Not Better Marketing Insights, better shopper marketing insights

Shopper Marketing Insights are essential to understand and prioritize opportunities with shoppers.

But, what is a shopper insight?

A shopper insight isn’t that different than other insights. Except it looks at the brand or business from a shopper’s perspective. Understanding what shoppers do – and, more importantly, why shoppers do what they do – is key to creating better shopper marketing.

It’s important to get underneath shopper behavior to understand why shoppers make decisions. 

This is key to better understand how to influence decisions.

Getting to Better Marketing Insights

There are a few key questions to help define opportunities with shoppers:

Are they buying the category?

What and how much do they buy? How often?

How price elastic are they?

How loyal are they to a channel, retailer or brand?

Are you capturing your fair share of their category needs?

Who are they buying for?

How do they evaluate their purchases?

These questions help brands understand what’s happening in the market. Through a combination of purchase level data and multiple research methods all these answers can be found.

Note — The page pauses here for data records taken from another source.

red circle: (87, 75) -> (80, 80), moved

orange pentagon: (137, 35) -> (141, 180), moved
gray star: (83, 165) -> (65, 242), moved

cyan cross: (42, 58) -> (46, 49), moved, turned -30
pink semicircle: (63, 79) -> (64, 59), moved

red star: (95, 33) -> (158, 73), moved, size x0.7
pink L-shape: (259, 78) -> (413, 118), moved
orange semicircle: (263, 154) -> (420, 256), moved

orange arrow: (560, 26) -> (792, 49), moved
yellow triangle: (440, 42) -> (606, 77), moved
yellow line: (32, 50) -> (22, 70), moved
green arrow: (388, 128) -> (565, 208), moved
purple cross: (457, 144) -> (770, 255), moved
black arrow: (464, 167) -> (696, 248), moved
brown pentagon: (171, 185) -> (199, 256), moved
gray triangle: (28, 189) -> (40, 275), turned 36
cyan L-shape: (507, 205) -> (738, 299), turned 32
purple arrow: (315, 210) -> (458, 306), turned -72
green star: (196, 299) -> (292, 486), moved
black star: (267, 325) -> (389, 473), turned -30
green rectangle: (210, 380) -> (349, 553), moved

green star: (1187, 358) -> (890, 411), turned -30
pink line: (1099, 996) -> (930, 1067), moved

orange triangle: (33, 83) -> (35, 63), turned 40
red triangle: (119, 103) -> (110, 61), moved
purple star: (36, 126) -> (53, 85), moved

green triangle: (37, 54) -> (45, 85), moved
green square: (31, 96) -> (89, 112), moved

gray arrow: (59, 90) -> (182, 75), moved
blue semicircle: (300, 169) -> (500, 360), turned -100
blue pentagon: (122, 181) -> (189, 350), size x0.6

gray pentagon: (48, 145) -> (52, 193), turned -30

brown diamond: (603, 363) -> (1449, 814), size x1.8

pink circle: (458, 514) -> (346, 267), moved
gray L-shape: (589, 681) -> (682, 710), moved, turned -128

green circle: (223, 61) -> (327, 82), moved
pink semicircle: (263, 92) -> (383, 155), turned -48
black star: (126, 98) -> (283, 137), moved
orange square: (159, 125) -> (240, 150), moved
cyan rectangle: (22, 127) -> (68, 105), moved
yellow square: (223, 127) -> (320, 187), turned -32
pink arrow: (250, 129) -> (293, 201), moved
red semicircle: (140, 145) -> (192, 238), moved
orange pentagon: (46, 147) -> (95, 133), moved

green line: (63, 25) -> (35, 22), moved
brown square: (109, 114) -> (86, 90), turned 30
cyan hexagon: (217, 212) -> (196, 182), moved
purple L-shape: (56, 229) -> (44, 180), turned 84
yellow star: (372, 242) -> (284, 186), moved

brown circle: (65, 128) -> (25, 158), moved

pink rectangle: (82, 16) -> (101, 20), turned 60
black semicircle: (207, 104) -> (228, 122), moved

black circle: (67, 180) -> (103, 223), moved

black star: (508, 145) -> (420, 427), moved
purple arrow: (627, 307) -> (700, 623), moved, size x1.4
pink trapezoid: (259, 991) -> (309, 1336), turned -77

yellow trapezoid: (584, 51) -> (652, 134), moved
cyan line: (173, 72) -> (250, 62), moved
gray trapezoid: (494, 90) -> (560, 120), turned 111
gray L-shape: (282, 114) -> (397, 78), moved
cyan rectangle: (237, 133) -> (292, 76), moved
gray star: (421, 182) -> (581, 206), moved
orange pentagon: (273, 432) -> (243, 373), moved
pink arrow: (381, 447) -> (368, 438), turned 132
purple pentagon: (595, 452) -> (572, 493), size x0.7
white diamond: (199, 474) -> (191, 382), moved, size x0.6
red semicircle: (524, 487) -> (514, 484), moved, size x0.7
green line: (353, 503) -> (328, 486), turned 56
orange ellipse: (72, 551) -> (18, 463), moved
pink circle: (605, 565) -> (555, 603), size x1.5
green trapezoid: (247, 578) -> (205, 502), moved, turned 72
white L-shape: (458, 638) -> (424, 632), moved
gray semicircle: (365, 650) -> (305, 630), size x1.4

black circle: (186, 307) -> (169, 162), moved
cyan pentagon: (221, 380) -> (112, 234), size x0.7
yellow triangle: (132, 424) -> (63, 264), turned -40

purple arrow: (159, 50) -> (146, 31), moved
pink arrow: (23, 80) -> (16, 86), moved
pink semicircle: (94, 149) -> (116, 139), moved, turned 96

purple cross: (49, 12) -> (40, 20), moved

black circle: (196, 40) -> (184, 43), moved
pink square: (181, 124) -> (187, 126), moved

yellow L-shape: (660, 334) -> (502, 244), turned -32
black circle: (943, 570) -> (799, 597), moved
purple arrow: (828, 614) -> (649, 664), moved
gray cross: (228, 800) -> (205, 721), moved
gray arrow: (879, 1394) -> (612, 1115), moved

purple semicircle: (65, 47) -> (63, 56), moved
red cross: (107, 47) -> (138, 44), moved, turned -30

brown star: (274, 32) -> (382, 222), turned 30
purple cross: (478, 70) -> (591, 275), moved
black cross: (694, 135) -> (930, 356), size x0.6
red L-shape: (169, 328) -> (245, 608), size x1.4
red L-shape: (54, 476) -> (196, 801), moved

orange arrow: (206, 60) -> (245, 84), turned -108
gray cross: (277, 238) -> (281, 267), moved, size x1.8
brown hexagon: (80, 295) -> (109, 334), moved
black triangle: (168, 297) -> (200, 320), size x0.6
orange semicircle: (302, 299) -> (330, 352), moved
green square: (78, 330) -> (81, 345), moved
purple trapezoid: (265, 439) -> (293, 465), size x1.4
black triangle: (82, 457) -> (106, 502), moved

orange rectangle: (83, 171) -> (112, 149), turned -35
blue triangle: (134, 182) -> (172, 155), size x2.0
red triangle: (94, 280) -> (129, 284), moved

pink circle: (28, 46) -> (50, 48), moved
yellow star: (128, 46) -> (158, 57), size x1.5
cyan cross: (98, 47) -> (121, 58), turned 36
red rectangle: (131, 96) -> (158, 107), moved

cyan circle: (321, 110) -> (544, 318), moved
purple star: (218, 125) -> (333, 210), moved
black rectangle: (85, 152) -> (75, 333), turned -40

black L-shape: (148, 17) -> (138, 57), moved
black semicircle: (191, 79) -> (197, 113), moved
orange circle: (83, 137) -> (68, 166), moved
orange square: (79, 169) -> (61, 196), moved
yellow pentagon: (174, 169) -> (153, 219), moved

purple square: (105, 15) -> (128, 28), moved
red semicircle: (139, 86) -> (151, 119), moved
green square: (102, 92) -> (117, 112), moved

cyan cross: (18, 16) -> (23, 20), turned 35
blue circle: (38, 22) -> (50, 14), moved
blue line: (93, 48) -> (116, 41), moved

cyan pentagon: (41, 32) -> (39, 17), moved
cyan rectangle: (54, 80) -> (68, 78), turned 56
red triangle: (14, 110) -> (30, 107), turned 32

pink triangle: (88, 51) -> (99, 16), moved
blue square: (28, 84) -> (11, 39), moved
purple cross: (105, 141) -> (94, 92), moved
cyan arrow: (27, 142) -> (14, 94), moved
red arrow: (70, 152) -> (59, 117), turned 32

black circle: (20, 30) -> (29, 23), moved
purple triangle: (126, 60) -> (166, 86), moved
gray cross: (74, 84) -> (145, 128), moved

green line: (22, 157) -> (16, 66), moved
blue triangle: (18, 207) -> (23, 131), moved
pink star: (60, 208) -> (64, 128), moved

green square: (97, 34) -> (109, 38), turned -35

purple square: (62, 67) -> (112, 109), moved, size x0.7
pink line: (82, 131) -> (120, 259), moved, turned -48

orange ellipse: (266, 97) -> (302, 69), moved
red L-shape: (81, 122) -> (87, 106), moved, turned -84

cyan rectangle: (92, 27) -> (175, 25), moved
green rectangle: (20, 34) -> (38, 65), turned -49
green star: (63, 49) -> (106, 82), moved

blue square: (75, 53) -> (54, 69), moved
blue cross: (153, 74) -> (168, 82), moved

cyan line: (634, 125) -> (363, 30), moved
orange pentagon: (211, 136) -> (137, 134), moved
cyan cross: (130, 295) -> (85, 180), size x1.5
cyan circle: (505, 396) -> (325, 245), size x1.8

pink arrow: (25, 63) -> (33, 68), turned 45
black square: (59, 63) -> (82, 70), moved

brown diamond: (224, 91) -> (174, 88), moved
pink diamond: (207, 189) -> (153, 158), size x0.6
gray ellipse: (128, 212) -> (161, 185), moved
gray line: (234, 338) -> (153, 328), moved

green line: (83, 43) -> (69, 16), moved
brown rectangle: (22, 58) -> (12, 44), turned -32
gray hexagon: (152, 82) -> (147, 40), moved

This serves up the data – or the “What”.

DATA RICH, INSIGHT POOR

Many organizations have lots of data to understand their business performance. But most don’t pay enought attention into ‘why’. Better marketing insights are needed. Missing the ‘why’ leads to wrong business decisions.

Take these two examples for a snack brand with declining sales over the past two quarters:

  • Scenario 1: The brand finds shoppers at two key West Coast retailers have exited the franchise. Based on this initial analysis, budget is directed to the two retailers for incremental activation. More budget is spent on over-the-top media to shore up the West Coast business.
  • Scenario 2: The brand finds shoppers at two key West Coast retailers have exited the franchise. The brand manager was inquisitive and dug deeper to find out ‘why’. In California there was a social media campaign to boycott one of the key retailers for the brand which has caused shoppers ages 20-30 to leave the franchise. In the Pacific Northeast, a new local snack brand has been selling well despite the fact they are sold exclusively off displays versus the snack shelf.

It’s an overly simplified example for sure. It does illustrate that what might at first seem like a good decision may not hold up after a little more digging. A more targeted approach, and less expensive one, is often required.

Why, Why, Why

Better marketing insights require deeper analysis.

To get to a valuable insight, marketers need to ask “why” – and keep asking – until there’s a deeper answer. For shoppers, this gets underneath demographics, purchase data, and other foundational data to create better marketing insights.

Insights that are created and deliver the Shopper Perspective.

These insights must be actionable versus a simple statement of facts. Better marketing insights should address the motivation, behavior or usage occasions. Better yet, they should address all of the above in a way that gets to a deeper understanding.

We suggest asking “Why” at least 5-7 times.

Why? Because your brand – and shoppers – demand it!